前回は、おいしいワインの特徴をより的確に表現するための言葉を「外観・味わい」という面からご紹介した。
今回は、より細かなニュアンスまで表現できる「香り」のことを取り上げていこう。
白ワイン編
白ワインの香りを表現するときには、次のような言葉を使うのが一般的だ。
グレープフルーツ:
ソーヴィニヨン・ブランの香りに良く使われる。苦味のあるすっきりした香り。
レモン:
品種を問わず使われ、すっきりとしたフレッシュな酸味の印象。
白桃、黄桃:
よく熟したシャルドネやその他の白ワインに使われる。
パイナップル、マンゴー:
温暖な地方で作られるシャルドネやその他の白ワインに使われる。トロピカルな甘い香りを表す。
りんご:
青っぽいソーヴィニヨン・ブラン、ミュスカデなどの甘酸っぱさを表す。
アカシア、白い花:
柔らかな華やかさを表す。パワフルというより繊細なイメージの表現。
はちみつ:
トロッと濃厚な印象を与える香り。熟したぶどうを使ったワインや、貴腐ワインに良く使われる表現だ。
赤ワイン編
白ワインの香りを表現する代表的な言葉を取り上げたところで、次は赤ワインの香りを表現する言葉たちを紹介していこう。
赤果実:
色調の明るいワインに多く使われ、具体的にはラズベリーやいちご、クランベリーなどのイメージ。甘酸っぱい印象を表す。
いちご:
ガメイを中心に、フレッシュでフルーティーなワインに使われる。
黒果実:
色調の黒めな濃いワインによく用いられる表現で、ブルーベリーや黒すぐり、カシス、ブラックベリーなどの印象を示す。よく熟したしっかりめの味わいとリンクする。
いちじく:
樽で長く熟成した赤ワインに使われる表現。「乾燥イチジク」ともいう。
杉:
カベルネ・ソーヴィニヨンの香りに良く使われる、森の中や檜風呂のようなすっきりとした印象を表す言葉だ。
バラ:
若いワインのストレートさと華やかさを併せ持つ印象に使われる。特にネッビオーロらしさを表現するのによく見られる表現だ。
黒胡椒:
主にシラー種をメインにしたワインの表現だ。スパイシーで力強いイメージを指す。
たばこ:
熟成感のあるワインに現れる香り。主にフランスのボルドーワインやピノ・ノワールに使われる。
シナモン:
スパイシーかつ甘い香り。温暖な地域の樽熟成ワインによく表れる。
甘草:
漢方薬のような強めの香りで、甘草=スパイシーという言葉でも表現される。
腐葉土:
チリやアルゼンチンのカベルネ・ソーヴィニヨンなどによく使われる、土や大地の香り。
肉:
生の赤肉の血や鉄のような香りを指す。若めのピノ・ノワールやシラーでよく使われる。
なめし皮:
新しい皮のバッグのような香り。上質なワインが熟成した香りに使われる。
「嗅覚を開発する」感覚を磨こう
こうした表現の中でも「腐葉土」「なめし皮」といった言葉に慣れない人は多いことだろう。

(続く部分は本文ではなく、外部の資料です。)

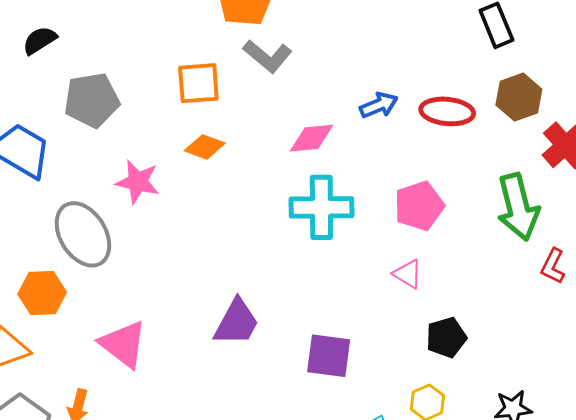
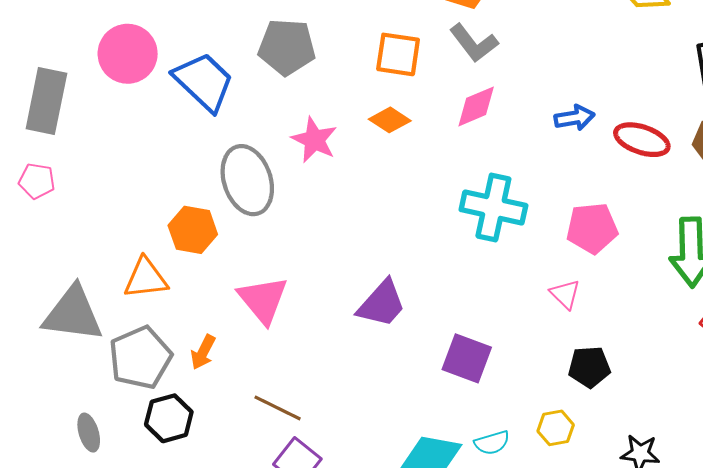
pink diamond: (311, 138) -> (476, 106), moved, turned -30

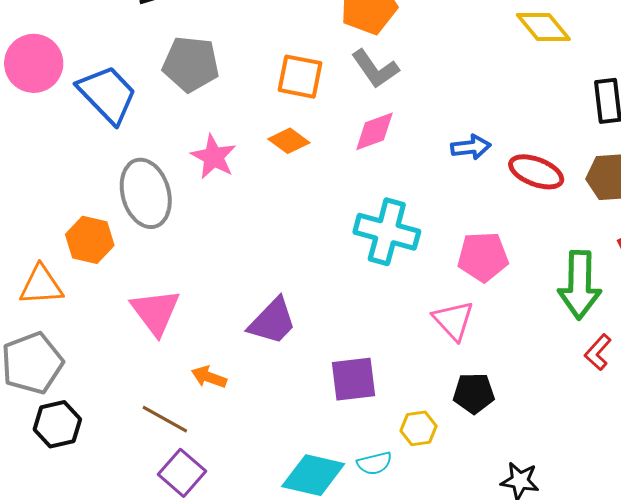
pink triangle: (565, 294) -> (453, 320), size x1.4
orange arrow: (203, 352) -> (209, 377), moved, turned 80
purple square: (467, 358) -> (354, 379), turned -30
yellow hexagon: (556, 428) -> (418, 428), moved

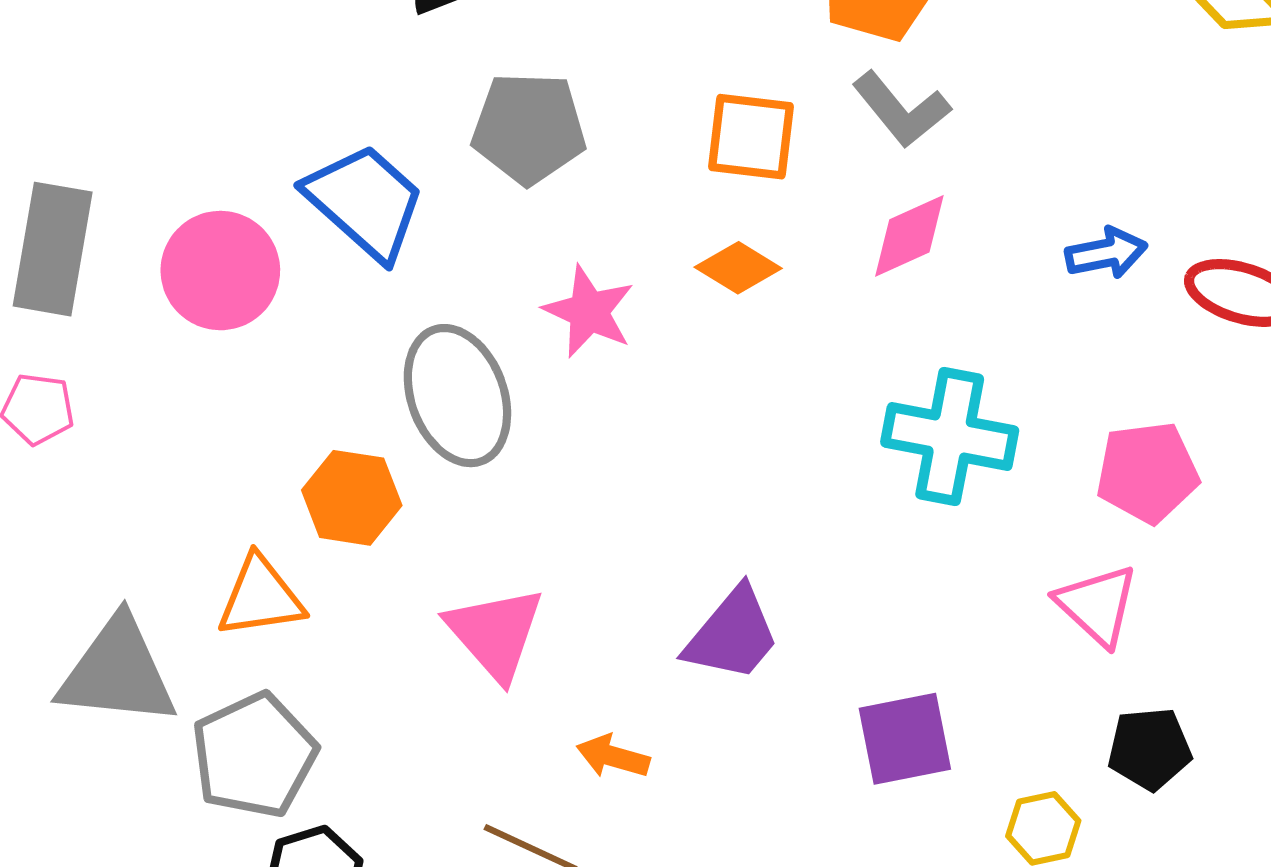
pink circle: (34, 63) -> (220, 271), moved

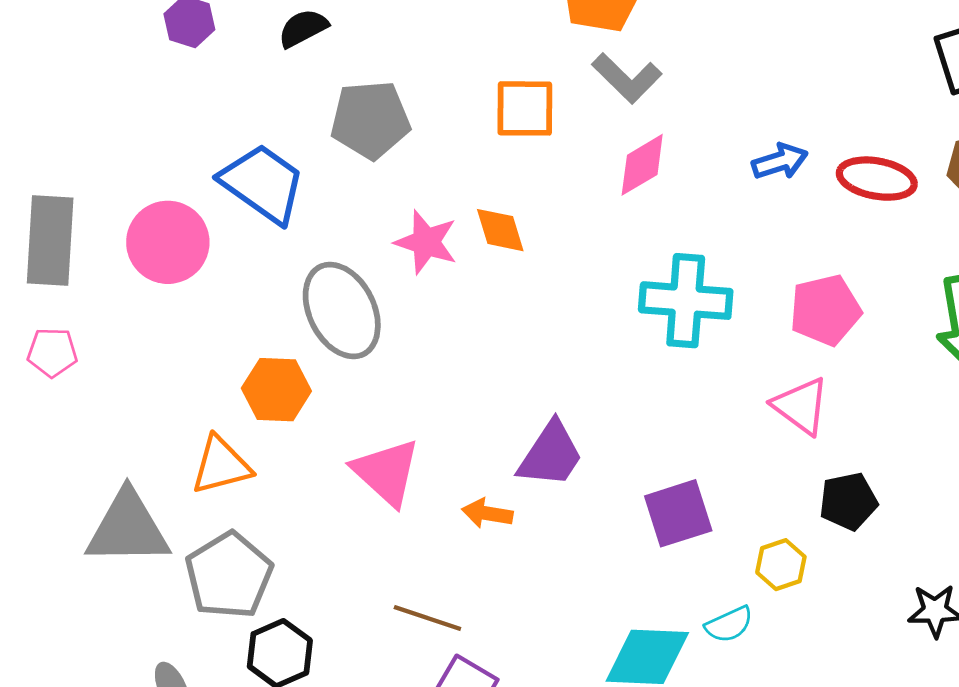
orange diamond: (738, 268) -> (500, 230), moved, turned 48
orange arrow: (613, 756) -> (487, 513), moved

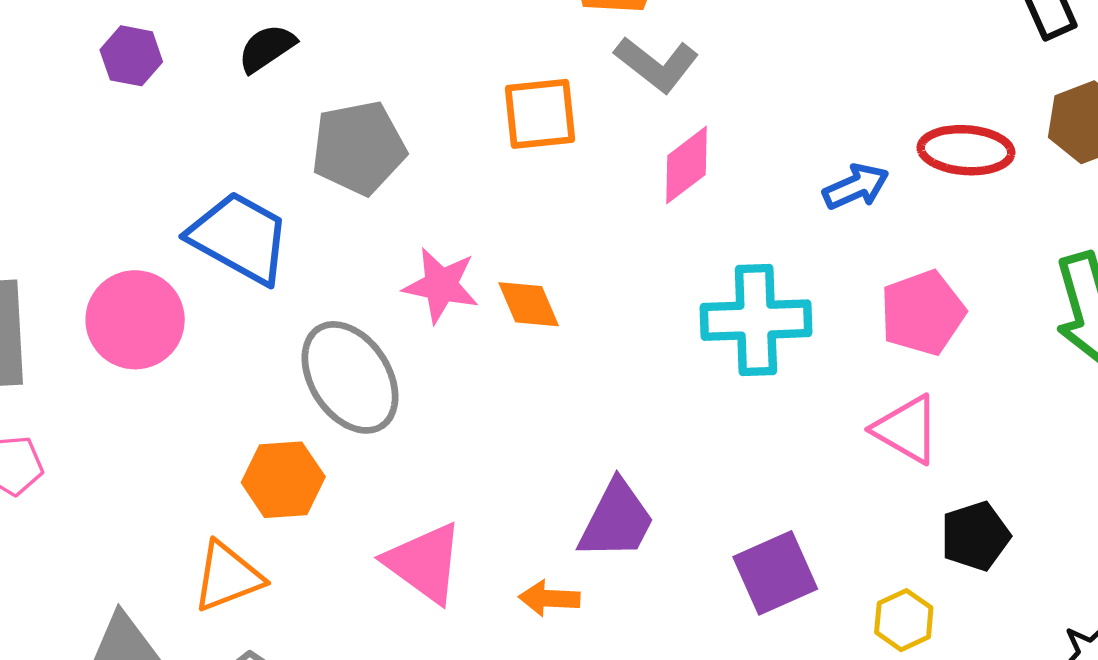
blue arrow: (780, 161) -> (856, 187), moved
orange diamond: (500, 230) -> (529, 304), moved

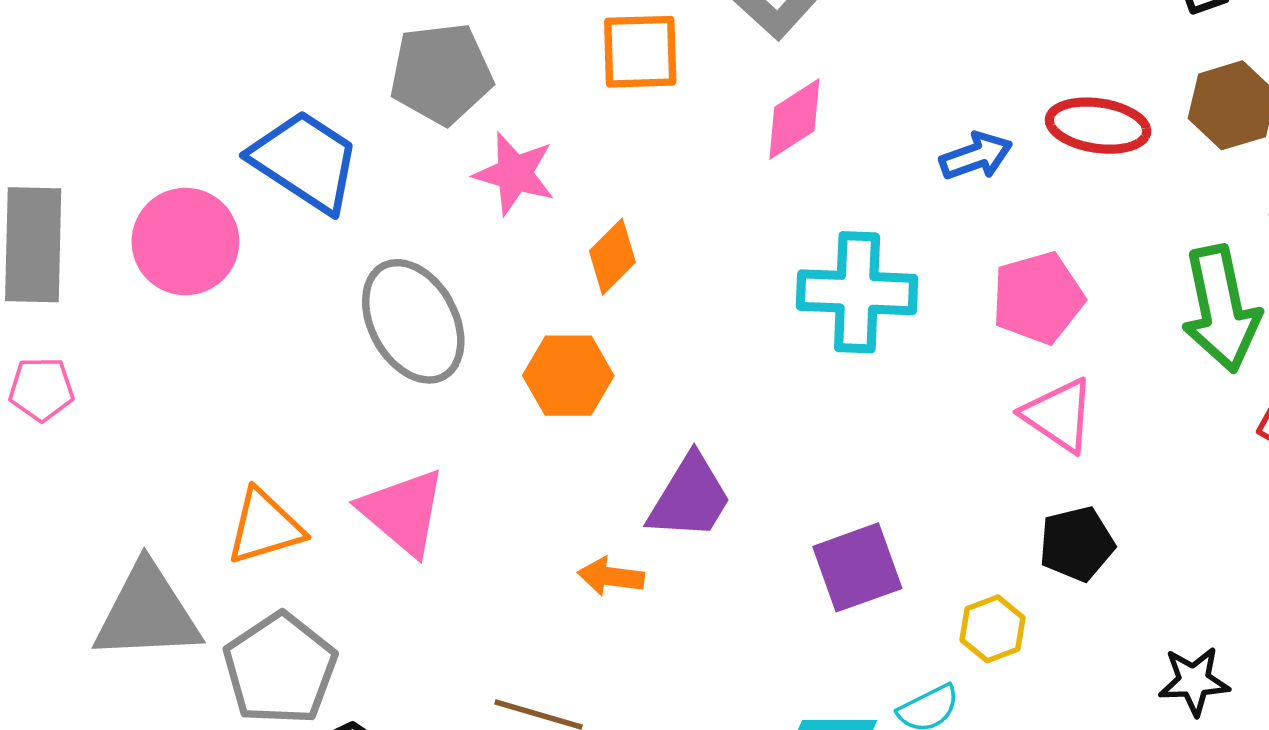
pink star: (441, 285) -> (514, 174), moved
orange diamond: (529, 304) -> (612, 257), turned 64
pink triangle: (906, 429) -> (1059, 415), moved
orange hexagon: (283, 480) -> (568, 376), moved
pink triangle: (424, 563) -> (403, 512), moved

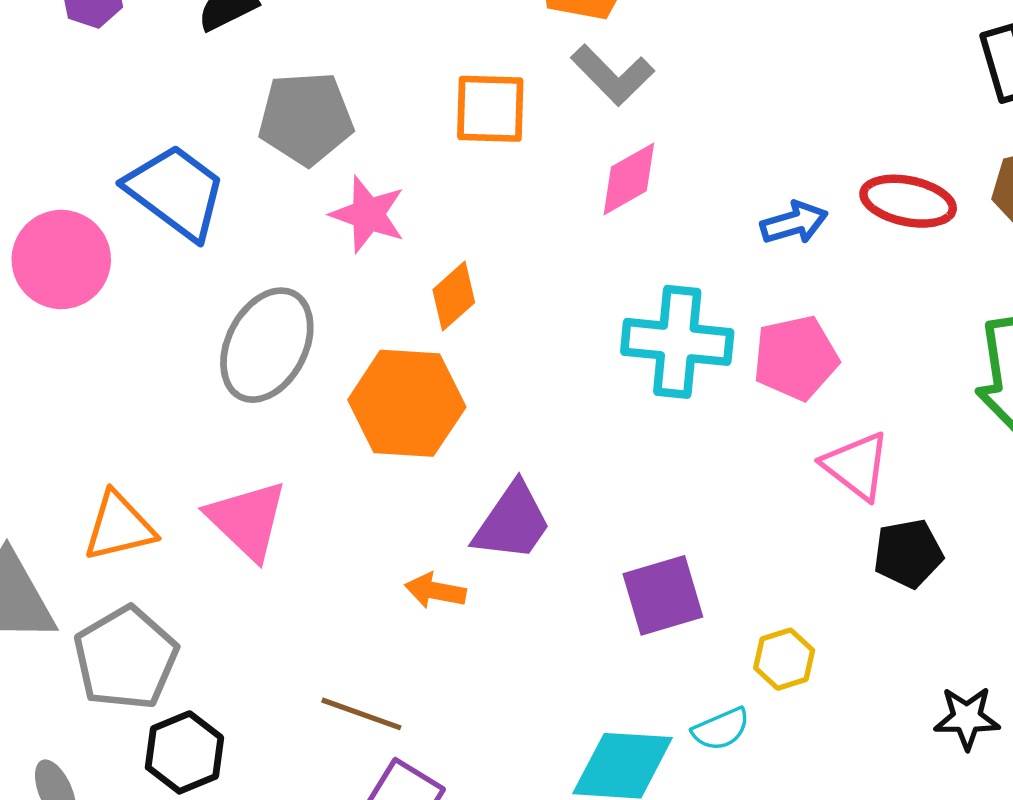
pink pentagon: (1038, 298) -> (796, 358), moved
gray ellipse: (413, 321) -> (267, 345), turned 53
orange hexagon: (568, 376) -> (407, 403), size x1.4
black pentagon: (1077, 544) -> (908, 553), moved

ただ、「味覚を開発する」という考え方がある。例えば、酸っぱいもの、しょっぱいものを食べなくなった近年の日本人の多くは、イタリア人と比べてレモンの味わいを感じにくい。なぜならレモンの刺激に脳が過剰に反応してしまい、本来の味わいを楽しむ余裕がなくなるからだ。
それがレモンに慣れてくると、突如として「あれ、これはおいしい」と気づくことになる。このとき、「味覚が開発された」ことになる。
香りも同じだ。例えばワイン店の商品説明に、「バラの香りのピノ・ノワール」と書いてあったら、脳はその香りからバラのイメージを探す。
しかし「鉄のニュアンス」と言葉が添えてあったなら、脳はピノ・ノワールの香りの中に、過去に嗅いだ鉄の記憶を探そうとする。それが見つかったときに、脳のデータベース内の「嗅覚が開発された」ことになる。
このように「嗅覚を開発する」ことで、あまり耳慣れない表現も腑に落ちるようになるはずだ。しばらくはよく分からなくても、ワインの香りを意識していくことで、ワイン好きとしてのレベルを上げていってもらいたい。